Prices have risen by an average of 30% since Russian troops invaded Ukraine in February, Kommersant reported, citing industry sources.
Prices for drones used in the oil and gas industry, as well as search and rescue operations, shot up by 200% after China’s DJI, which accounted for 90% of Russia’s consumer drone market, announced it was suspending business in Russia and Ukraine in late April.
“What used to cost around 1 million rubles [$17,500] now sells at more than 3 million rubles [$53,000],” Nikolai Ryashin, CEO of Russia’s drone nest maker Hive. He also predicted that many of the drones could begin to suffer from power issues later in 2022 due to supply chain issues for high-capacity batteries.

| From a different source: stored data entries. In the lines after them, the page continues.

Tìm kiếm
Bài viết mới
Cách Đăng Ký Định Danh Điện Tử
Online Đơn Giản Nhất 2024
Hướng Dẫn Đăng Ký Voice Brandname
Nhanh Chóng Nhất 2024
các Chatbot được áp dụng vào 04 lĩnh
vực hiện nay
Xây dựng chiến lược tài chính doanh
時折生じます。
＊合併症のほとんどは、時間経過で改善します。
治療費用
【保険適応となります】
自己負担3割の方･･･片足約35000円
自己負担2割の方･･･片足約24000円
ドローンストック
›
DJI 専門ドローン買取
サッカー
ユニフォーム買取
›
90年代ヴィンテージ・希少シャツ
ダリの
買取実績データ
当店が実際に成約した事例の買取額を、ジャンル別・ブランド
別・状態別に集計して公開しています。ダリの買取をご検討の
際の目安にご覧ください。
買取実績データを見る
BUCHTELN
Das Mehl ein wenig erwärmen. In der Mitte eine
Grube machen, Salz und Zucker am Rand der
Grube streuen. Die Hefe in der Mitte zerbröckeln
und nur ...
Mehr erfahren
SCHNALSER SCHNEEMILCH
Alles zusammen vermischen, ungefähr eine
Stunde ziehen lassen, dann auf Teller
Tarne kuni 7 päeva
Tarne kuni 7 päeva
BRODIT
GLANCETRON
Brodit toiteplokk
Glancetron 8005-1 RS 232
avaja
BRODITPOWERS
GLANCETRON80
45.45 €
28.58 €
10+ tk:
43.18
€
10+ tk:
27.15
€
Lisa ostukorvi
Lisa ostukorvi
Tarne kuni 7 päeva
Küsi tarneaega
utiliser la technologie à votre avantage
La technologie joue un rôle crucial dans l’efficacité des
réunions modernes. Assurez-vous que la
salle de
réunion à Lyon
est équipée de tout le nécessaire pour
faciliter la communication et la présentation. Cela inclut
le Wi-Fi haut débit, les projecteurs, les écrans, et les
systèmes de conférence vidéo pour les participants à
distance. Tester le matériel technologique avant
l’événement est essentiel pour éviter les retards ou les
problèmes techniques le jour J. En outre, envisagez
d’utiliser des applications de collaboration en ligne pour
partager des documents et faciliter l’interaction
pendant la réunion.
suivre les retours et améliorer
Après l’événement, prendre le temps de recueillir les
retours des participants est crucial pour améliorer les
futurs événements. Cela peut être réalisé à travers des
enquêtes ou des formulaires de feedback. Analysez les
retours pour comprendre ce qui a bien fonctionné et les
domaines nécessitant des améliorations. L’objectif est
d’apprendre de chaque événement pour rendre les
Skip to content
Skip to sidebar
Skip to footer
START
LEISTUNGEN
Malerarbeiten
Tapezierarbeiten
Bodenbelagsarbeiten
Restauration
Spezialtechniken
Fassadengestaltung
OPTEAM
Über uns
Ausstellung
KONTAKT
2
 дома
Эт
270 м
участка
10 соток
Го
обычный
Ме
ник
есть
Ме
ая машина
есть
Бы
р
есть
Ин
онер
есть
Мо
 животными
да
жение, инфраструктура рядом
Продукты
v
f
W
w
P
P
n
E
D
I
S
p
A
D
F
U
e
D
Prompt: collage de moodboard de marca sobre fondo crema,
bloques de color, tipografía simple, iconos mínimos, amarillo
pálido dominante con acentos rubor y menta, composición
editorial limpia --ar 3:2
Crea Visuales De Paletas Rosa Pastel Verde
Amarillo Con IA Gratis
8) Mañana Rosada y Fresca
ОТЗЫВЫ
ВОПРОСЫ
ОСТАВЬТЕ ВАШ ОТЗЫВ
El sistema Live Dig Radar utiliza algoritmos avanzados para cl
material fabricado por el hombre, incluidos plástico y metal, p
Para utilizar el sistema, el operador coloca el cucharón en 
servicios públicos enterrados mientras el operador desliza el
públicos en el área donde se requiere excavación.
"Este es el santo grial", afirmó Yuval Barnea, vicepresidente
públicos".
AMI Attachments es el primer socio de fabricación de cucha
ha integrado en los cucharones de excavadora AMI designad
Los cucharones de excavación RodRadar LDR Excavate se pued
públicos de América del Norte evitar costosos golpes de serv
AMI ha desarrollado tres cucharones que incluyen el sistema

Many commercial drones are sent to aid Russian troops in eastern Ukraine, said Ruslan Pukhov, head of the Moscow-based Center for Analysis of Strategies and Technologies. Ukraine is also estimated to be using 6,000 commercial drones on the battlefield, repurposed for military needs.
“They’re way more affordable than those produced by the military-industrial complex and can be purchased en masse,” Pukhov told Kommersant.
“Though they’re out of stock in the capital, people are buying up the equipment in other regions.”
Russian industry sources told Kommersant that the currently available commercial drones are only suitable for surveillance due to their limited payload, battery and flight range.